Note: This is step 1 of 6 for using an Edge Processor to process data and route it to a destination. To see an overview of all of the steps, see Quick start: Process and route data using Edge Processors.

This diagram shows an overview of the steps required to set up and use an Edge Processor.

Hardware requirements

The host machine where you want to install an Edge Processor must meet the following system requirements.

Hardware Specifications
CPU 2 vCPUs
CPU architecture x86 (64-bit)
Memory 2 GB, assuming that 1 GB from this amount is used to run the operating system.
Disk space 20 GB, assuming that the Edge Processor is configured to send data to 1 destination.

If the Edge Processor is configured to send data to multiple destinations, allocate an additional 5 GB of disk space per destination.

Note: To prevent data loss, Edge Processors store queued data on the hard drive of the host as needed.

To improve the performance of the Edge Processor, allocate resources beyond these minimum requirements.

Software requirements

The host machine where you want to install an Edge Processor instance cannot already have another Edge Processor instance installed on it.

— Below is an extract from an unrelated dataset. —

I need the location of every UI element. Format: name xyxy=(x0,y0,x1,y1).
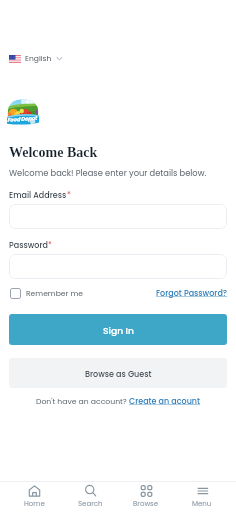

You must install each Edge Processor instance on a different machine.

Additionally, the system clock of the host machine must be synchronized with a Network Time Protocol (NTP) server. If the system time is incorrect, this can cause the Edge Processor installation to fail due to prematurely expired security tokens. For information about how to synchronize the system clock to an NTP server, refer to the documentation for your operating system.

Operating system support

You can only install Edge Processors on Linux servers that are on kernel version 4.9.x and higher. The following Linux distributions are supported:

  • Amazon Linux 2
  • Debian 10 and 11
  • Red Hat Enterprise Linux (RHEL) 8.0 and higher
  • SUSE Linux Enterprise 15.0 and higher
  • Ubuntu 20.04 LTS and 22.04 LTS

Permissions requirements

Generally, you don't need root permissions to install and use an Edge Processor instance.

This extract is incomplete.